Mrs Cronin was studying a spot midway between the floor and the table. Someone or something engaged her attention. Mrs Gallagher was not an imaginative woman but she too looked at that black shadow in the angle of the dining-room door, half expecting to see the departed Mr Cronin in his chair, his head bent down and his foot perked up, his two hands pulling, pulling.
‘Don’t you hear it?’ whispered Mrs Cronin, for now she listened to the unmistakable sound of sobbing. She started forward in terror, convinced it was her child far away in Connemara. That instant there came a muffled thud from overhead. The lamp above the table leapt on its chain.
‘It’s only Miss Olivia,’ said Mrs Gallagher. ‘She’s always pitching over the poor furniture.’
 
; ‘Is it a fight?’ asked Mrs Cronin, as a second bump followed the first and the lamp swung back and forth.
‘She’s not a married woman,’ Mrs Gallagher said. ‘She lives with her sister.’ She stared upward and murmured, ‘They’ve both come down in the world.’
Mrs Cronin thought it might not be long, judging from the commotion, before they came down even further. It was too dark to tell whether the plaster was flaking off the ceiling.
‘They were born into wealth,’ said Mrs Gallagher. ‘Then they were reduced. A butcher in Dawson Street told me as much. They continue to dwindle. Only last month they gave up the back room which they had for sleeping in. While they had the use of it Miss Olivia did nothing but complain. She said the window frames were rotten and the walls was damp. Life, she told me, was nothing but chilblains and bronchitis and the room would be the death of her.’
‘I have to get out,’ Mrs Cronin admitted. ‘Left indoors I’d go mad.’ Mrs Gallagher agreed, though for days on end she never felt the need of stepping further than the back yard. She confided that last Sunday Miss Anne hadn’t gone to church and that Miss Olivia had made out it was because of her health.
‘Is she delicate then?’ asked Mrs Cronin.
‘Her boots is worn through,’ said Mrs Gallagher. From the same butcher in Dawson Street she had learnt that Miss Olivia, some years previously, had been dismissed from a situation in Blackrock, but her informant hadn’t been able to get his mind to the details. She herself knew only that Miss Anne was the more forthcoming of the two and that the older woman had a stingey disposition. When the boy carried the coals up of a morning didn’t she make him stand there while she counted the lumps in the scuttle?
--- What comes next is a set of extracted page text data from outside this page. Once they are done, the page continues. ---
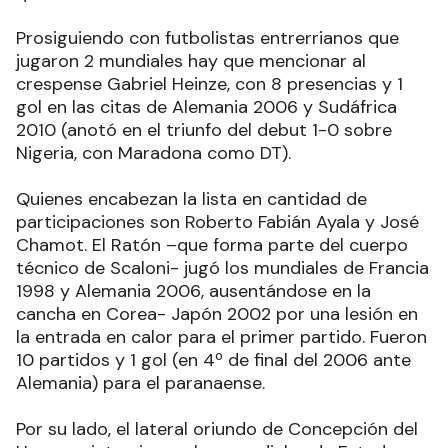
Prosiguiendo con futbolistas entrerrianos que
jugaron 2 mundiales hay que mencionar al
crespense Gabriel Heinze, con 8 presencias y 1
gol en las citas de Alemania 2006 y Sudáfrica
2010 (anotó en el triunfo del debut 1-0 sobre
Nigeria, con Maradona como DT).
Quienes encabezan la lista en cantidad de
participaciones son Roberto Fabián Ayala y José
Chamot. El Ratón –que forma parte del cuerpo
técnico de Scaloni- jugó los mundiales de Francia
1998 y Alemania 2006, ausentándose en la
cancha en Corea- Japón 2002 por una lesión en
la entrada en calor para el primer partido. Fueron
10 partidos y 1 gol (en 4º de final del 2006 ante
Alemania) para el paranaense.
Por su lado, el lateral oriundo de Concepción del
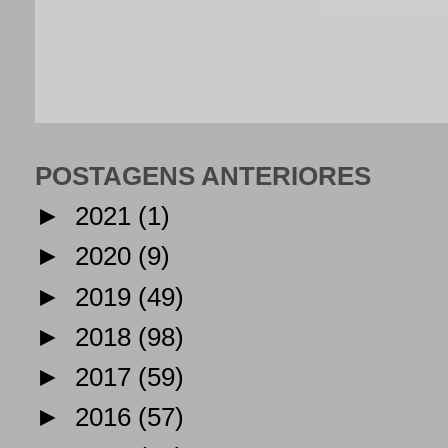
POSTAGENS ANTERIORES
►
2021
(1)
►
2020
(9)
►
2019
(49)
►
2018
(98)
►
2017
(59)
►
2016
(57)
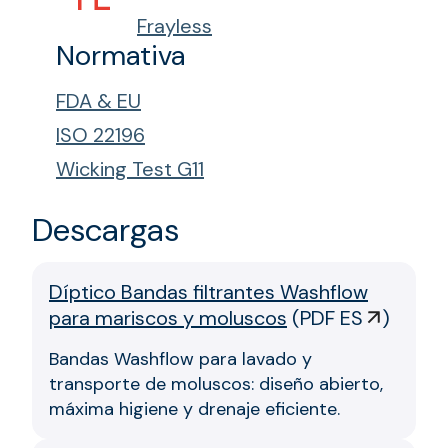
Frayless
Normativa
FDA & EU
ISO 22196
Wicking Test G11
Descargas
Díptico Bandas filtrantes Washflow
para mariscos y moluscos
(
PDF ES
)
Bandas Washflow para lavado y
transporte de moluscos: diseño abierto,
máxima higiene y drenaje eficiente.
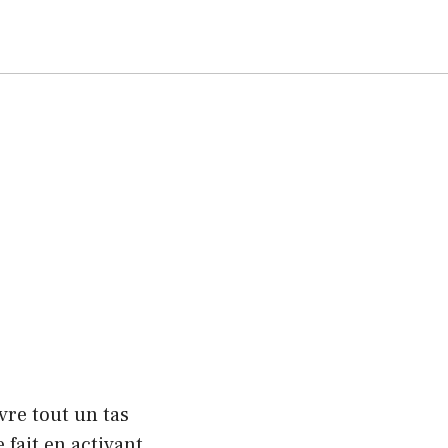
re tout un tas
 fait en activant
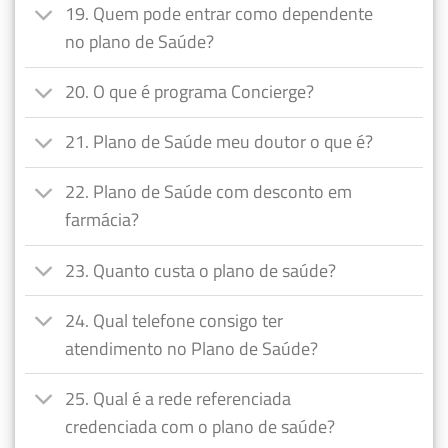
19. Quem pode entrar como dependente
no plano de Saúde?
20. O que é programa Concierge?
21. Plano de Saúde meu doutor o que é?
22. Plano de Saúde com desconto em
farmácia?
23. Quanto custa o plano de saúde?
24. Qual telefone consigo ter
atendimento no Plano de Saúde?
25. Qual é a rede referenciada
credenciada com o plano de saúde?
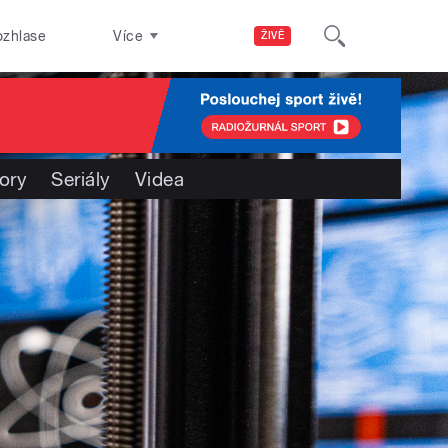
ozhlase
Více
ŽIVĚ
ory
Seriály
Videa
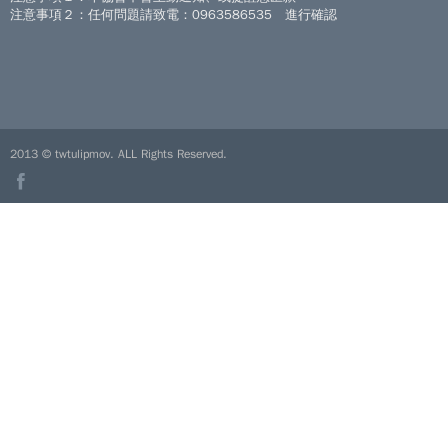
注意事項２：任何問題請致電：0963586535 進行確認
2013 © twtulipmov. ALL Rights Reserved.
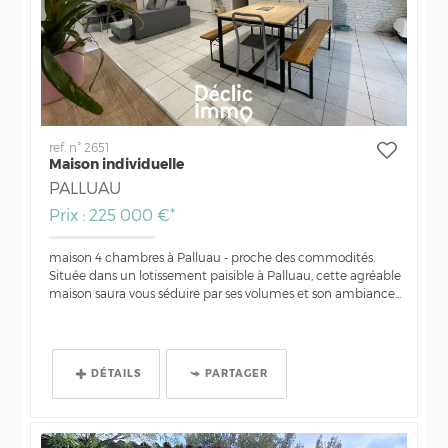
ref. n° 2651
Maison individuelle
PALLUAU
Prix : 225 000 €*
maison 4 chambres à Palluau - proche des commodités.
Située dans un lotissement paisible à Palluau, cette agréable
maison saura vous séduire par ses volumes et son ambiance...
DÉTAILS
PARTAGER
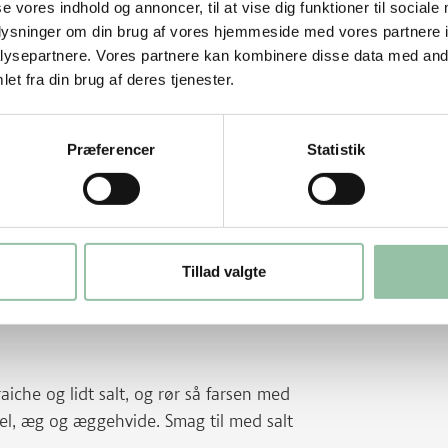
se vores indhold og annoncer, til at vise dig funktioner til sociale
oplysninger om din brug af vores hjemmeside med vores partnere i
ysepartnere. Vores partnere kan kombinere disse data med andr
et fra din brug af deres tjenester.
Præferencer
Statistik
urummel og halvdelen af hvedemelet ved.
 ælt dejen glat og smidig.
Tillad valgte
ime ved køkkentemperatur. Del den i 5 lige
er. Kommes på bageplade med bagepapir.
iche og lidt salt, og rør så farsen med
lmel, æg og æggehvide. Smag til med salt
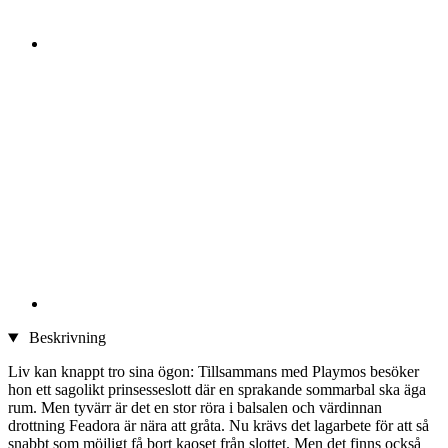
Beskrivning
Liv kan knappt tro sina ögon: Tillsammans med Playmos besöker
hon ett sagolikt prinsesseslott där en sprakande sommarbal ska äga
rum. Men tyvärr är det en stor röra i balsalen och värdinnan
drottning Feadora är nära att gråta. Nu krävs det lagarbete för att så
snabbt som möjligt få bort kaoset från slottet. Men det finns också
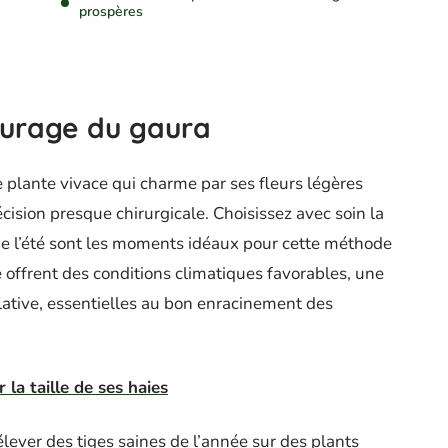
prospères
turage du gaura
te plante vivace qui charme par ses fleurs légères
cision presque chirurgicale. Choisissez avec soin la
 de l’été sont les moments idéaux pour cette méthode
e offrent des conditions climatiques favorables, une
ative, essentielles au bon enracinement des
 la taille de ses haies
élever des tiges saines de l’année sur des plants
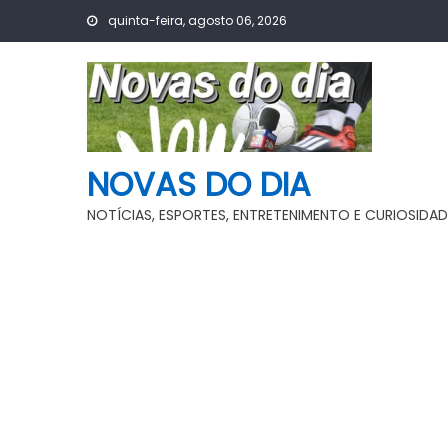
Skip
quinta-feira, agosto 06, 2026
to
content
NOVAS DO DIA
NOTÍCIAS, ESPORTES, ENTRETENIMENTO E CURIOSIDAD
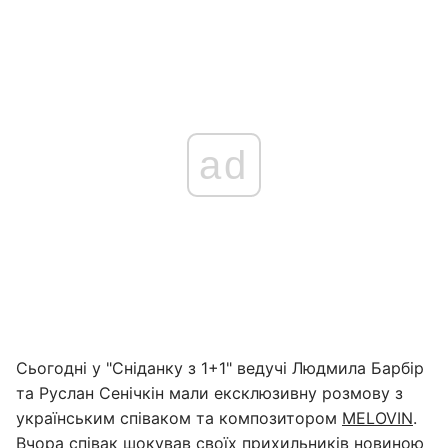
ad
Сьогодні у "Сніданку з 1+1" ведучі Людмила Барбір
та Руслан Сенічкін мали ексклюзивну розмову з
українським співаком та композитором
MELOVIN
.
Вчора співак шокував своїх прихильників новиною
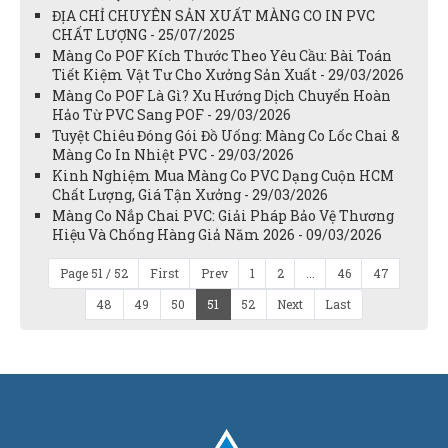
ĐỊA CHỈ CHUYÊN SẢN XUẤT MÀNG CO IN PVC
CHẤT LƯỢNG - 25/07/2025
Màng Co POF Kích Thước Theo Yêu Cầu: Bài Toán
Tiết Kiệm Vật Tư Cho Xưởng Sản Xuất - 29/03/2026
Màng Co POF Là Gì? Xu Hướng Dịch Chuyển Hoàn
Hảo Từ PVC Sang POF - 29/03/2026
Tuyệt Chiêu Đóng Gói Đồ Uống: Màng Co Lốc Chai &
Màng Co In Nhiệt PVC - 29/03/2026
Kinh Nghiệm Mua Màng Co PVC Dạng Cuộn HCM
Chất Lượng, Giá Tận Xưởng - 29/03/2026
Màng Co Nắp Chai PVC: Giải Pháp Bảo Vệ Thương
Hiệu Và Chống Hàng Giả Năm 2026 - 09/03/2026
Page 51 / 52
First
Prev
1
2
...
46
47
48
49
50
51
52
Next
Last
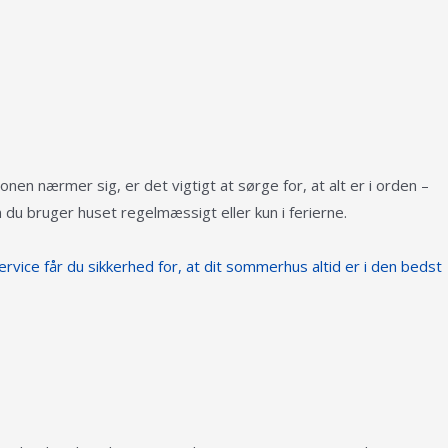
en nærmer sig, er det vigtigt at sørge for, at alt er i orden –
du bruger huset regelmæssigt eller kun i ferierne.
ervice får du sikkerhed for, at dit sommerhus altid er i den bedst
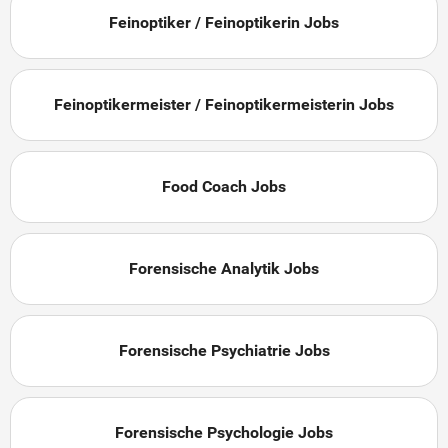
Feinoptiker / Feinoptikerin Jobs
Feinoptikermeister / Feinoptikermeisterin Jobs
Food Coach Jobs
Forensische Analytik Jobs
Forensische Psychiatrie Jobs
Forensische Psychologie Jobs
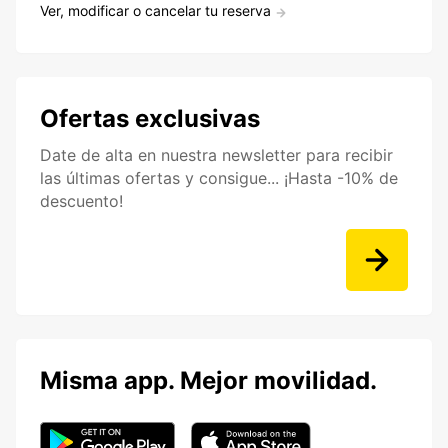
Ver, modificar o cancelar tu reserva
Ofertas exclusivas
Date de alta en nuestra newsletter para recibir
las últimas ofertas y consigue... ¡Hasta -10% de
descuento!
Misma app. Mejor movilidad.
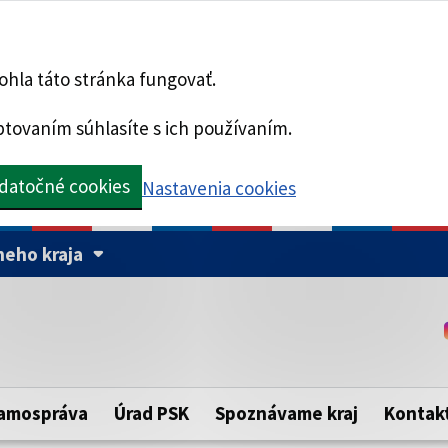
hla táto stránka fungovať.
tovaním súhlasíte s ich používaním.
datočné cookies
Nastavenia cookies
eho kraja
Táto stránka je zabezpe
Buďte pozorní a vždy sa ui
ého samosprávneho kraja.
zabezpečenú webovú strá
https:// pred názvom dom
amospráva
Úrad PSK
Spoznávame kraj
Kontak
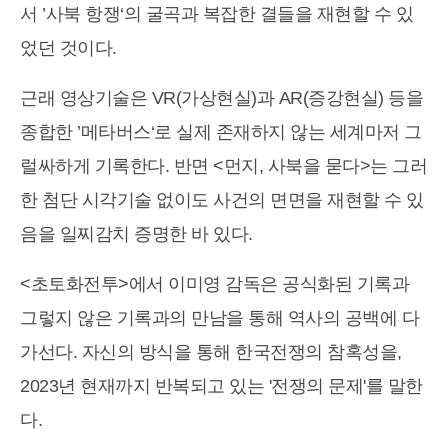
서 ’사북 항쟁‘의 굴곡과 복잡한 결들을 재현할 수 있
었던 것이다.
근래 영상기술은 VR(가상현실)과 AR(증강현실) 등을
종합한 ’메타버스‘로 실제 존재하지 않는 세계마저 그
럴싸하게 기록한다. 반면 <먼지, 사북을 묻다>는 그러
한 첨단 시각기술 없이도 사건의 면면을 재현할 수 있
음을 일찌감치 증명한 바 있다.
<초토화전투>에서 이미영 감독은 공식화된 기록과
그렇지 않은 기록과의 만남을 통해 역사의 공백에 다
가선다. 자신의 방식을 통해 한국전쟁의 참혹성을,
2023년 현재까지 반복되고 있는 '전쟁의 문제'를 말한
다.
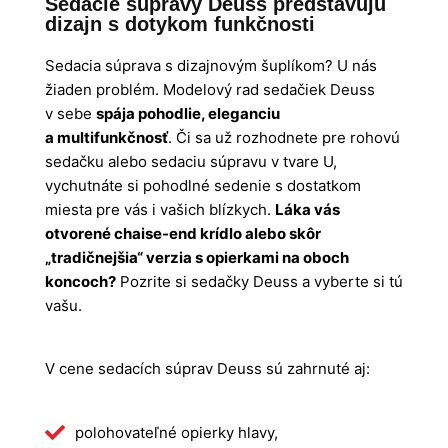
Sedacie súpravy Deuss predstavujú
dizajn s dotykom funkčnosti
Sedacia súprava s dizajnovým šuplíkom? U nás
žiaden problém. Modelový rad sedačiek Deuss
v sebe
spája pohodlie, eleganciu
a multifunkčnosť
. Či sa už rozhodnete pre rohovú
sedačku alebo sedaciu súpravu v tvare U,
vychutnáte si pohodlné sedenie s dostatkom
miesta pre vás i vašich blízkych.
Láka vás
otvorené chaise-end krídlo alebo skôr
„tradičnejšia“ verzia s opierkami na oboch
koncoch?
Pozrite si sedačky Deuss a vyberte si tú
vašu.
V cene sedacích súprav Deuss sú zahrnuté aj:
polohovateľné opierky hlavy,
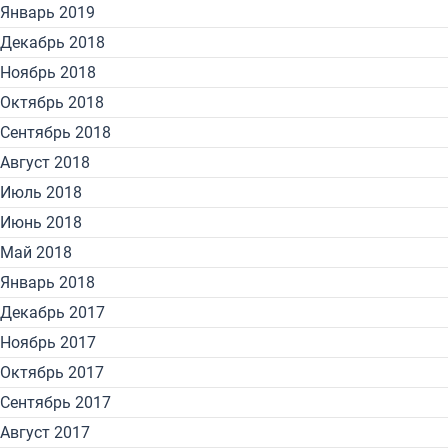
Январь 2019
Декабрь 2018
Ноябрь 2018
Октябрь 2018
Сентябрь 2018
Август 2018
Июль 2018
Июнь 2018
Май 2018
Январь 2018
Декабрь 2017
Ноябрь 2017
Октябрь 2017
Сентябрь 2017
Август 2017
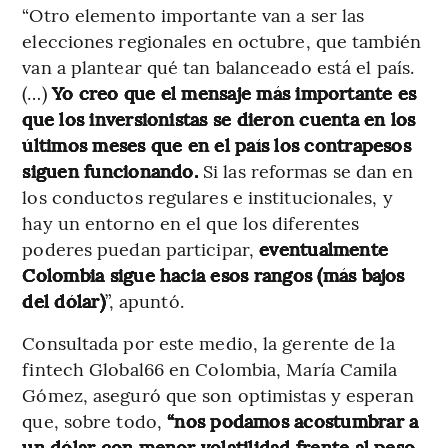
“Otro elemento importante van a ser las
elecciones regionales en octubre, que también
van a plantear qué tan balanceado está el país.
(…)
Yo creo que el mensaje más importante es
que los inversionistas se dieron cuenta en los
últimos meses que en el país los contrapesos
siguen funcionando.
Si las reformas se dan en
los conductos regulares e institucionales, y
hay un entorno en el que los diferentes
poderes puedan participar,
eventualmente
Colombia sigue hacia esos rangos (más bajos
del dólar)
”, apuntó.
Consultada por este medio, la gerente de la
fintech Global66 en Colombia, María Camila
Gómez, aseguró que son optimistas y esperan
que, sobre todo,
“nos podamos acostumbrar a
un dólar con menor volatilidad frente al peso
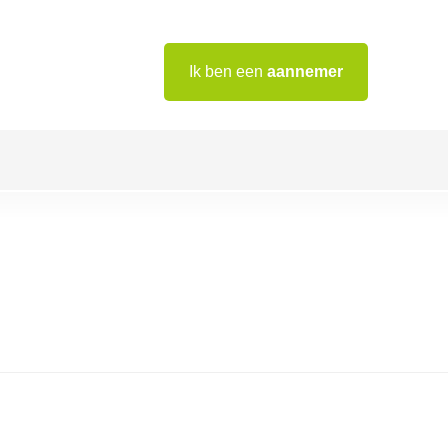
Ik ben een
aannemer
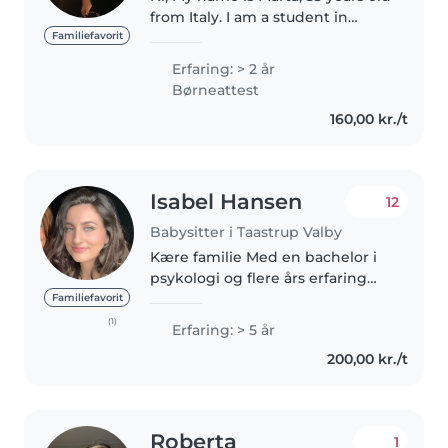
from Italy. I am a student in
human nutrition at the
Familiefavorit
University of Copenhagen. I have
Erfaring: > 2 år
experience with kids from new
Børneattest
born to 11 years old. I lived..
160,00 kr./t
Isabel Hansen
12
Babysitter i Taastrup Valby
Kære familie Med en bachelor i
psykologi og flere års erfaring
med børn er jeg klar til at blive
Familiefavorit
en tryg og omsorgsfuld del af
(1)
Erfaring: > 5 år
jeres hverdag. Jeg har arbejdet
200,00 kr./t
fuldtid i en vuggestue..
Roberta
1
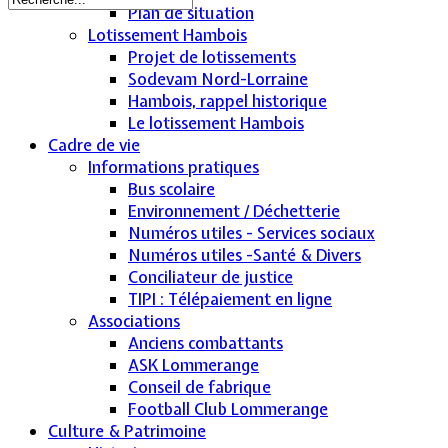
Plan de situation
Lotissement Hambois
Projet de lotissements
Sodevam Nord-Lorraine
Hambois, rappel historique
Le lotissement Hambois
Cadre de vie
Informations pratiques
Bus scolaire
Environnement / Déchetterie
Numéros utiles - Services sociaux
Numéros utiles -Santé & Divers
Conciliateur de justice
TIPI : Télépaiement en ligne
Associations
Anciens combattants
ASK Lommerange
Conseil de fabrique
Football Club Lommerange
Culture & Patrimoine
‘That’ll be Miss Anne crying,’ she told her visitor. ‘She’s the sensitive one.’ She had once had an extraordinary conversation with the younger Miss Armstrong. They had met in the hall when Miss Anne was coming out of the dining-room after her tea. ‘Mrs Gallagher,’ Miss Anne had asked, ‘did you know that in winter in Upper Sackville Street, in the extreme depths of winter, the trees appear to be in leaf?’ ‘Well now, I did not,’ Mrs Gallagher replied. ‘The trees appear to be in bloom,’ Miss Anne had explained, ‘because the wag tails perch so thickly on the branches.’ Just then Miss Olivia had come out of the dining-room and Miss Anne had hurried off up the stairs.